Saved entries
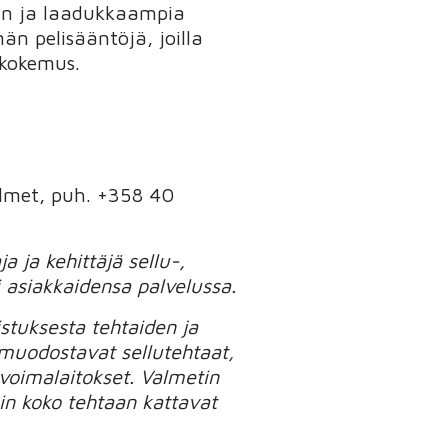
än ja laadukkaampia
n pelisääntöjä, joilla
ökokemus.
almet, puh. +358 40
 ja kehittäjä sellu-,
i asiakkaidensa palvelussa.
stuksesta tehtaiden ja
 muodostavat sellutehtaat,
voimalaitokset. Valmetin
uin koko tehtaan kattavat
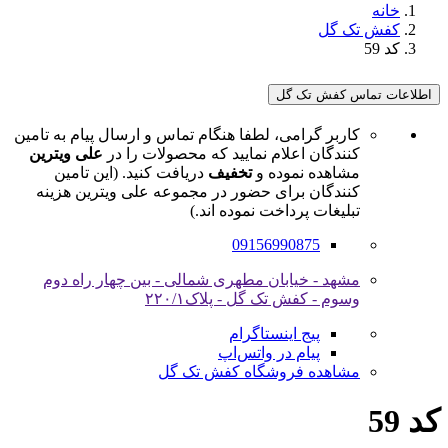
خانه
کفش تک گل
کد 59
اطلاعات تماس کفش تک گل
کاربر گرامی، لطفا هنگام تماس و ارسال پیام به تامین
کنندگان اعلام نمایید که محصولات را در
علی ویترین
مشاهده نموده و
تخفیف
دریافت کنید. (این تامین
کنندگان برای حضور در مجموعه علی ویترین هزینه
تبلیغات پرداخت نموده اند.)
09156990875
مشهد - خیابان مطهری شمالی - بین چهار راه دوم
وسوم - کفش تک گل - پلاک۲۲۰/۱
پیج اینستاگرام
پیام در واتس‌اپ
مشاهده فروشگاه کفش تک گل
کد 59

WHAT IS BEING ASKED: Set the preceding data down again word for word, omitting images.

WRITTEN ANSWER:
än ja laadukkaampia
n pelisääntöjä, joilla
ökokemus.
almet, puh. +358 40
 ja kehittäjä sellu-,
i asiakkaidensa palvelussa.
stuksesta tehtaiden ja
 muodostavat sellutehtaat,
voimalaitokset. Valmetin
uin koko tehtaan kattavat
خانه
کفش تک گل
کد 59
اطلاعات تماس کفش تک گل
کاربر گرامی، لطفا هنگام تماس و ارسال پیام به تامین
کنندگان اعلام نمایید که محصولات را در
علی ویترین
مشاهده نموده و
تخفیف
دریافت کنید. (این تامین
کنندگان برای حضور در مجموعه علی ویترین هزینه
تبلیغات پرداخت نموده اند.)
09156990875
مشهد - خیابان مطهری شمالی - بین چهار راه دوم
وسوم - کفش تک گل - پلاک۲۲۰/۱
پیج اینستاگرام
پیام در واتس‌اپ
مشاهده فروشگاه کفش تک گل
کد 59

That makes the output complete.